Within days of making it official, suddenly the bill sits–because the beer industry (Goliath) says it will cost them millions to comply with adding the new information to bottles…plus they believe that because it’s beer- EVERYONE knows that has gluten in it…so why should it be labeled as such?
I am a newsie at heart — I just gave you the brief background– a few things have happened since Wednesday — so here’s the update that’s getting me a little fired up.
Argument: Allergens and Gluten are OBVIOUS in Beer
According to the allergy and celiac groups in Canada– this issue has their residents up in arms! They say their research shows nearly 70% of Canadians want the beer industry included in the legislation. But I’m guessing that 21% who don’t– include Dr. Chris Fritsch who wrote an article for the Times Colonist in Canada late yesterday and started it with this very sentence:
“At the risk of sounding condescending to celiac sufferers, the plan by Health Canada to require a warning label on beer that it contains barley or wheat is ridiculous.”
This supports what the beer industry has been claiming the last few days. The article concludes:
“Food labels should identify hidden ingredients which may cause problems as, for example, peanuts or preservatives and additives. That beer contains barley is stating the obvious. What next? A label warning that bread contains wheat?”
Well, yeah. That’s how it works. See sample below and more at bottom!

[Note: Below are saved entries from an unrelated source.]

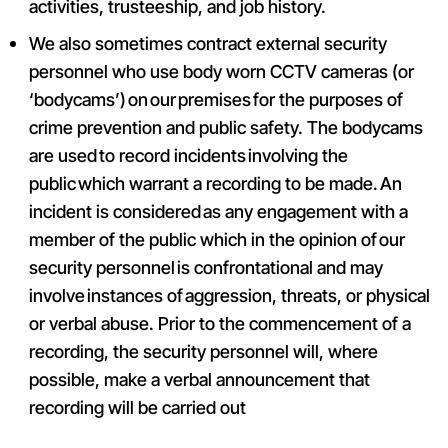
activities, trusteeship, and job history.
We also sometimes contract external security
personnel who use body worn CCTV cameras (or
‘bodycams’) on our premises for the purposes of
crime prevention and public safety. The bodycams
are used to record incidents involving the
public which warrant a recording to be made. An
incident is considered as any engagement with a
member of the public which in the opinion of our
security personnel is confrontational and may
involve instances of aggression, threats, or physical
or verbal abuse. Prior to the commencement of a
recording, the security personnel will, where
possible, make a verbal announcement that
recording will be carried out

In an open letter to the Canadian Prime Minister from allergen and celiac advocacy groups dated Wednesday, February 2nd, they answered this claim:
“How would Canadians know what is in their beer if the industry has never told us? It is not the responsibility of the allergic consumer to guess if there is something in their food or beverage product that may harm them; it is the responsibility of the manufacturer to disclose it! This information is important today, and given brewery industry trends to include various nuts, milk and other allergens in their products, the need will be even greater in the future”– Open Letter to Prime Minister from allergen and celiac advocacy groups
The big question in my mind is –where do you cut it off? If you make an exception for the beer industry, why wouldn’t the baking/bread-making industry be next? Isn’t it obvious “bread contains wheat” as Dr. Fritsch asks? Sure it is, but if you make an exception for one, others will want special treatment as well.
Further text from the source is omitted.